Wat is het verschil tussen Azure Rights Management-versleuteling en -versleuteling in andere Microsoft-cloudservices?

Microsoft biedt meerdere versleutelingstechnologieën waarmee u uw gegevens voor verschillende en vaak complementaire scenario's kunt beveiligen. Zo biedt Microsoft 365 versleuteling-at-rest voor gegevens die zijn opgeslagen in Microsoft 365, versleutelt de Azure Rights Management-service van Azure Information Protection uw gegevens onafhankelijk, zodat deze worden beveiligd, ongeacht waar ze zich bevinden of hoe deze worden verzonden.

Deze versleutelingstechnologieën zijn complementair en het gebruik ervan vereist dat ze onafhankelijk van elkaar worden ingeschakeld en geconfigureerd. Wanneer u dit doet, hebt u mogelijk de mogelijkheid om uw eigen sleutel voor de versleuteling te gebruiken, een scenario dat ook wel BYOK wordt genoemd. Het inschakelen van BYOK voor een van deze technologieën heeft geen invloed op de andere technologieën. U kunt bijvoorbeeld BYOK gebruiken voor Azure Information Protection en niet BYOK gebruiken voor andere versleutelingstechnologieën en vice versa. De sleutels die door deze verschillende technologieën worden gebruikt, zijn mogelijk hetzelfde of verschillend, afhankelijk van hoe u de versleutelingsopties voor elke service configureert.

Kan ik BYOK nu gebruiken met Exchange Online?

Ja, u kunt nu BYOK gebruiken met Exchange Online wanneer u de instructies volgt in Nieuwe mogelijkheden voor Microsoft 365-berichtversleuteling instellen die zijn gebouwd op Azure Information Protection. Met deze instructies kunt u de nieuwe mogelijkheden in Exchange Online inschakelen die ondersteuning bieden voor het gebruik van BYOK voor Azure Information Protection, evenals de nieuwe Office 365-berichtversleuteling.

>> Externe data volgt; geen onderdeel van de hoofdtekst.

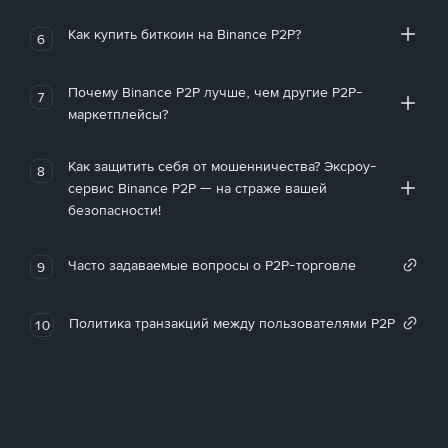
Как купить биткоин на Binance P2P?
6
Почему Binance P2P лучше, чем другие P2P-
7
маркетплейсы?
Как защитить себя от мошенничества? Эксроу-
8
сервис Binance P2P — на страже вашей
безопасности!
Часто задаваемые вопросы о P2P-торговле
9
Политика транзакций между пользователями P2P
10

Zie de blogaankondiging: Office 365 Message Encryption met de nieuwe mogelijkheden voor meer informatie over deze wijziging

Is er een management pack of vergelijkbaar bewakingsmechanisme voor de RMS-connector?

Hoewel de Rights Management-connector informatie, waarschuwing en foutberichten registreert in het gebeurtenislogboek, is er geen management pack dat bewaking voor deze gebeurtenissen omvat. De lijst met gebeurtenissen en de bijbehorende beschrijvingen, met meer informatie om u te helpen corrigerende actie te ondernemen, wordt echter beschreven in De Microsoft Rights Management-connector bewaken.

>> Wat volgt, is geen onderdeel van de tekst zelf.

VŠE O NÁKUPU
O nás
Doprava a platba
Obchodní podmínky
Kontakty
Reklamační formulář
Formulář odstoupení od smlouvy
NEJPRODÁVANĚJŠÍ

Hoe kan ik een nieuwe aangepaste sjabloon maken in Azure Portal?

Aangepaste sjablonen zijn verplaatst naar Azure Portal, waar u ze als sjablonen kunt blijven beheren of naar labels kunt converteren. Als u een nieuwe sjabloon wilt maken, maakt u een nieuw label en configureert u de instellingen voor gegevensbeveiliging voor Azure RMS. Onder de dekking maakt u een nieuwe sjabloon die vervolgens toegankelijk is voor services en toepassingen die kunnen worden geïntegreerd met Rights Management-sjablonen.

Zie Sjablonen configureren en beheren voor Azure Information Protection voor meer informatie over sjablonen in Azure Portal.

Ik heb een document beveiligd en wil nu de gebruiksrechten wijzigen of gebruikers toevoegen. Moet ik het document opnieuw beveiligen?

Als het document is beveiligd met een label of sjabloon, hoeft u het document niet opnieuw te beveiligen. Wijzig het label of de sjabloon door uw wijzigingen aan te brengen in de gebruiksrechten of nieuwe groepen (of gebruikers) toe te voegen en sla deze wijzigingen op:

  • Wanneer een gebruiker het document nog niet heeft geopend voordat u de wijzigingen hebt aangebracht, worden de wijzigingen van kracht zodra de gebruiker het document opent.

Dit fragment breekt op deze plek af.